Well enough to return to the front, Frederic departs without ever knowing he has impregnated his beloved. She flees to Switzerland to have the baby but writes Frederic most every day. Unfortunately, Rinaldi has decided for himself that Frederic does not need any more 'distractions'. He confiscates the letters and files them away. Meanwhile, Frederic continues to write Catherine at the hospital in Milan - unaware that she is no longer there. Frantic to learn what has happened, Frederic deserts the army. He is discovered by Rinaldi who reluctantly tells Frederic where Catherine is. But Rinaldi has forwarded Catherine's unopened letters to Frederic back to her. Fearing that this means Frederic is dead, Catherine suffers a collapse. Her baby is delivered prematurely and stillborn. Frederic arrives in Switzerland to find her gravely ill. And although Catherine's faith in Frederic and their love is restored with this reunion, it comes too late to save her broken heart. She dies in Frederic's arms, just as the town's steeple bells begin to peel, heralding the armistice between Italy and the Austro-Hungarian Empire.
A Farewell to Arms has its moments to be sure. And certainly, this adaptation is light-years ahead of its 1957 remake – a lumbering affair co-starring a very wooden Jennifer Jones and unconvincing Rock Hudson. Yet, on the whole the story simply does not gel - even as a straight forward romance. The first third is very strong, with Cooper earnestly excelling as the dreamy-eyed Lothario. But from the moment his Frederic meets Catherine that charisma evaporates; less appealing as a lover than a ‘don’t fence me in’ stud. Helen Hayes is an odd choice for Catherine.
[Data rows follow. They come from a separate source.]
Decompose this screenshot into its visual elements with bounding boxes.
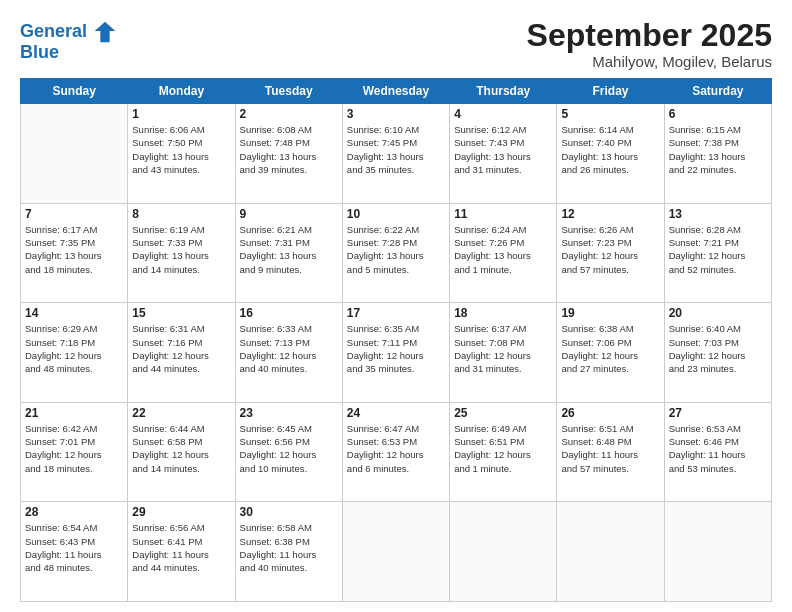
cell-info: Sunrise: 6:40 AM Sunset: 7:03 PM Dayligh… xyxy=(669,322,767,375)
calendar-title: September 2025 xyxy=(527,18,772,53)
day-of-week-header: Thursday xyxy=(450,79,557,104)
svg-marker-0 xyxy=(95,22,116,43)
calendar-cell: 22Sunrise: 6:44 AM Sunset: 6:58 PM Dayli… xyxy=(128,402,235,502)
logo-text: General xyxy=(20,22,87,42)
day-number: 12 xyxy=(561,207,659,221)
cell-info: Sunrise: 6:12 AM Sunset: 7:43 PM Dayligh… xyxy=(454,123,552,176)
day-number: 11 xyxy=(454,207,552,221)
day-number: 27 xyxy=(669,406,767,420)
calendar-cell: 21Sunrise: 6:42 AM Sunset: 7:01 PM Dayli… xyxy=(21,402,128,502)
day-of-week-header: Tuesday xyxy=(235,79,342,104)
calendar-cell: 24Sunrise: 6:47 AM Sunset: 6:53 PM Dayli… xyxy=(342,402,449,502)
calendar-cell: 17Sunrise: 6:35 AM Sunset: 7:11 PM Dayli… xyxy=(342,303,449,403)
day-number: 9 xyxy=(240,207,338,221)
calendar-cell: 18Sunrise: 6:37 AM Sunset: 7:08 PM Dayli… xyxy=(450,303,557,403)
calendar-cell: 13Sunrise: 6:28 AM Sunset: 7:21 PM Dayli… xyxy=(664,203,771,303)
day-number: 3 xyxy=(347,107,445,121)
cell-info: Sunrise: 6:31 AM Sunset: 7:16 PM Dayligh… xyxy=(132,322,230,375)
calendar-cell: 27Sunrise: 6:53 AM Sunset: 6:46 PM Dayli… xyxy=(664,402,771,502)
calendar-cell xyxy=(342,502,449,602)
day-number: 17 xyxy=(347,306,445,320)
cell-info: Sunrise: 6:08 AM Sunset: 7:48 PM Dayligh… xyxy=(240,123,338,176)
cell-info: Sunrise: 6:10 AM Sunset: 7:45 PM Dayligh… xyxy=(347,123,445,176)
logo-icon xyxy=(91,18,119,46)
cell-info: Sunrise: 6:49 AM Sunset: 6:51 PM Dayligh… xyxy=(454,422,552,475)
cell-info: Sunrise: 6:44 AM Sunset: 6:58 PM Dayligh… xyxy=(132,422,230,475)
day-number: 16 xyxy=(240,306,338,320)
calendar-header-row: SundayMondayTuesdayWednesdayThursdayFrid… xyxy=(21,79,772,104)
header: General Blue September 2025 Mahilyow, Mo… xyxy=(20,18,772,70)
calendar-cell: 16Sunrise: 6:33 AM Sunset: 7:13 PM Dayli… xyxy=(235,303,342,403)
day-number: 13 xyxy=(669,207,767,221)
calendar-cell: 6Sunrise: 6:15 AM Sunset: 7:38 PM Daylig… xyxy=(664,104,771,204)
cell-info: Sunrise: 6:45 AM Sunset: 6:56 PM Dayligh… xyxy=(240,422,338,475)
cell-info: Sunrise: 6:26 AM Sunset: 7:23 PM Dayligh… xyxy=(561,223,659,276)
calendar-cell: 20Sunrise: 6:40 AM Sunset: 7:03 PM Dayli… xyxy=(664,303,771,403)
day-number: 22 xyxy=(132,406,230,420)
calendar-cell: 29Sunrise: 6:56 AM Sunset: 6:41 PM Dayli… xyxy=(128,502,235,602)
day-number: 28 xyxy=(25,505,123,519)
day-of-week-header: Wednesday xyxy=(342,79,449,104)
calendar-table: SundayMondayTuesdayWednesdayThursdayFrid… xyxy=(20,78,772,602)
calendar-cell xyxy=(21,104,128,204)
calendar-cell: 10Sunrise: 6:22 AM Sunset: 7:28 PM Dayli… xyxy=(342,203,449,303)
day-of-week-header: Friday xyxy=(557,79,664,104)
calendar-cell: 28Sunrise: 6:54 AM Sunset: 6:43 PM Dayli… xyxy=(21,502,128,602)
day-of-week-header: Saturday xyxy=(664,79,771,104)
calendar-cell: 12Sunrise: 6:26 AM Sunset: 7:23 PM Dayli… xyxy=(557,203,664,303)
cell-info: Sunrise: 6:37 AM Sunset: 7:08 PM Dayligh… xyxy=(454,322,552,375)
day-number: 18 xyxy=(454,306,552,320)
day-number: 25 xyxy=(454,406,552,420)
cell-info: Sunrise: 6:38 AM Sunset: 7:06 PM Dayligh… xyxy=(561,322,659,375)
calendar-location: Mahilyow, Mogilev, Belarus xyxy=(527,53,772,70)
calendar-cell: 25Sunrise: 6:49 AM Sunset: 6:51 PM Dayli… xyxy=(450,402,557,502)
day-number: 1 xyxy=(132,107,230,121)
day-number: 5 xyxy=(561,107,659,121)
day-number: 26 xyxy=(561,406,659,420)
calendar-cell xyxy=(450,502,557,602)
day-number: 2 xyxy=(240,107,338,121)
day-number: 7 xyxy=(25,207,123,221)
cell-info: Sunrise: 6:51 AM Sunset: 6:48 PM Dayligh… xyxy=(561,422,659,475)
cell-info: Sunrise: 6:33 AM Sunset: 7:13 PM Dayligh… xyxy=(240,322,338,375)
calendar-cell: 4Sunrise: 6:12 AM Sunset: 7:43 PM Daylig… xyxy=(450,104,557,204)
cell-info: Sunrise: 6:54 AM Sunset: 6:43 PM Dayligh… xyxy=(25,521,123,574)
calendar-cell: 3Sunrise: 6:10 AM Sunset: 7:45 PM Daylig… xyxy=(342,104,449,204)
cell-info: Sunrise: 6:17 AM Sunset: 7:35 PM Dayligh… xyxy=(25,223,123,276)
calendar-cell: 9Sunrise: 6:21 AM Sunset: 7:31 PM Daylig… xyxy=(235,203,342,303)
calendar-cell: 8Sunrise: 6:19 AM Sunset: 7:33 PM Daylig… xyxy=(128,203,235,303)
day-number: 14 xyxy=(25,306,123,320)
calendar-week-row: 7Sunrise: 6:17 AM Sunset: 7:35 PM Daylig… xyxy=(21,203,772,303)
day-number: 8 xyxy=(132,207,230,221)
day-of-week-header: Monday xyxy=(128,79,235,104)
calendar-cell xyxy=(664,502,771,602)
calendar-cell: 14Sunrise: 6:29 AM Sunset: 7:18 PM Dayli… xyxy=(21,303,128,403)
calendar-week-row: 1Sunrise: 6:06 AM Sunset: 7:50 PM Daylig… xyxy=(21,104,772,204)
day-number: 15 xyxy=(132,306,230,320)
cell-info: Sunrise: 6:29 AM Sunset: 7:18 PM Dayligh… xyxy=(25,322,123,375)
day-number: 10 xyxy=(347,207,445,221)
day-number: 6 xyxy=(669,107,767,121)
calendar-cell: 23Sunrise: 6:45 AM Sunset: 6:56 PM Dayli… xyxy=(235,402,342,502)
calendar-cell: 11Sunrise: 6:24 AM Sunset: 7:26 PM Dayli… xyxy=(450,203,557,303)
calendar-cell: 1Sunrise: 6:06 AM Sunset: 7:50 PM Daylig… xyxy=(128,104,235,204)
day-number: 24 xyxy=(347,406,445,420)
calendar-cell: 15Sunrise: 6:31 AM Sunset: 7:16 PM Dayli… xyxy=(128,303,235,403)
cell-info: Sunrise: 6:58 AM Sunset: 6:38 PM Dayligh… xyxy=(240,521,338,574)
cell-info: Sunrise: 6:24 AM Sunset: 7:26 PM Dayligh… xyxy=(454,223,552,276)
calendar-cell: 5Sunrise: 6:14 AM Sunset: 7:40 PM Daylig… xyxy=(557,104,664,204)
calendar-cell: 30Sunrise: 6:58 AM Sunset: 6:38 PM Dayli… xyxy=(235,502,342,602)
day-number: 29 xyxy=(132,505,230,519)
day-number: 4 xyxy=(454,107,552,121)
cell-info: Sunrise: 6:53 AM Sunset: 6:46 PM Dayligh… xyxy=(669,422,767,475)
calendar-cell: 7Sunrise: 6:17 AM Sunset: 7:35 PM Daylig… xyxy=(21,203,128,303)
calendar-cell: 2Sunrise: 6:08 AM Sunset: 7:48 PM Daylig… xyxy=(235,104,342,204)
day-number: 21 xyxy=(25,406,123,420)
page: General Blue September 2025 Mahilyow, Mo… xyxy=(0,0,792,612)
cell-info: Sunrise: 6:28 AM Sunset: 7:21 PM Dayligh… xyxy=(669,223,767,276)
cell-info: Sunrise: 6:15 AM Sunset: 7:38 PM Dayligh… xyxy=(669,123,767,176)
calendar-cell xyxy=(557,502,664,602)
calendar-week-row: 21Sunrise: 6:42 AM Sunset: 7:01 PM Dayli… xyxy=(21,402,772,502)
cell-info: Sunrise: 6:22 AM Sunset: 7:28 PM Dayligh… xyxy=(347,223,445,276)
day-number: 19 xyxy=(561,306,659,320)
As an actress she's more than adequate. But as a woman made desirable to a man who, arguably, has had plenty of them, she is less so. It's hard to see why Cooper's Frederic would be so intoxicated by Haye's sexually inexperienced ingénue. The hurdle in this explanation is never entirely resolved and, as the affair between Catherine and Frederic blossoms it becomes even more of a perplexing issue. There are flashes of chemistry between Cooper and Hayes, but these are fleeting at best. The overriding arch in their romance is absent. In the final analysis, A Farewell to Arms is like a diamond in the rough; attractive but with a serious flaw running through it, never entirely buffed out.
The same might be said for Kino Lorber's Blu-ray release of the film. Remastered from original 35mm fine grain elements, the image is fairly impressive in its reproduction of film grain. Contrast levels are very good with deep blacks and clean whites. But age related artifacts are everywhere and distract on more than one occasion. Overall, the image is sharp, exposing a fair amount of fine detail. There are, however, moments when the elements lapse into a murky soup of soft focus and weaker than expected tonality. The audio is mono as original recorded. it exhibits consistent hiss and pop throughout. Save three trailers there are NO extras to consider.